The most significant feature of telecommunications today is its global nature. The market for telecommunications services covers every country and therefore so does the industry that provides those services. In turn the industries that support the service providers make products, whether it be switching gear or mobile phones, that are used in many countries. And there are many different regulatory regimes around the world.

The work of the International Telecommunications Union in setting standards is important but not complete. Those standards are devised in part through interaction with the larger national markets and their regulators. The United States in particular has a significant impact because of the size of its market, the technical sophistication of its industry and the role of the Federal Communications Commission.

United States law about telecommunications accessibility extends to equipment manufacturers. They have to make accessible equipment where this is "readily achievable". Even without this legal obligation, there is evidence that principles of universal design and the desire to capture as wide a market share as possible motivate equipment manufacturers to produce items in their range of models that promote access for people with disabilities. An example is provided in the submission by Motorola.
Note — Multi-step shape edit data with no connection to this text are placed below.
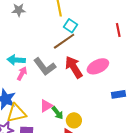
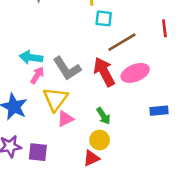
cyan square: (70, 26) -> (104, 18), turned -32
brown line: (64, 41) -> (122, 42), moved
yellow triangle: (16, 113) -> (55, 99), moved, turned -45
green arrow: (58, 113) -> (103, 116), moved

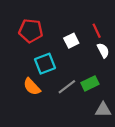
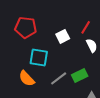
red line: (97, 31) -> (86, 27), turned 56
cyan square: (45, 64) -> (39, 57), turned 30

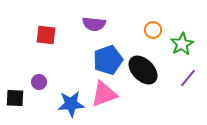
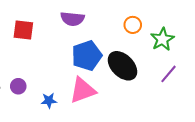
purple circle: (39, 82) -> (18, 86), moved
blue star: (71, 104) -> (49, 101), size x0.6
There is no law about equipment in Australia similar to that in the United States nor, given the small size of our market and the overseas sources of most equipment, is it easy to see how there could be one. What matters most from an Australian perspective is that international developments are producing solutions in transmission technology and customer equipment that enhance accessibility of telecommunications. This reduces the strength of arguments for unjustifiable hardship in Australia. It is becoming less likely that, although something is available in another country, we cannot do it here. It is a vital issue for Australians that the best equipment commercially available be used here within reasonable time frames. Current Australian policy is directed to ensuring that we are not a marginal market but a global participant in telecommunications.

1.5 Perceived problems with CDMA

There has been publicity concerning perceived issues surrounding the rollout of the new CDMA network. Closure of the analog AMPS network was a controversial policy in a number of respects. Most of that controversy was about access in rural and regional Australia and issues concerning people with disabilities did not receive the same level of media attention.

For technical and practical reasons CDMA has been introduced gradually. These reasons are not relevant to the fundamental issue concerning compatibility of GSM services and hearing aids. It is not surprising that variations in service quality may occur until the CDMA effectively replaces AMPS. The Commission understands that the CDMA rollout is now very advanced.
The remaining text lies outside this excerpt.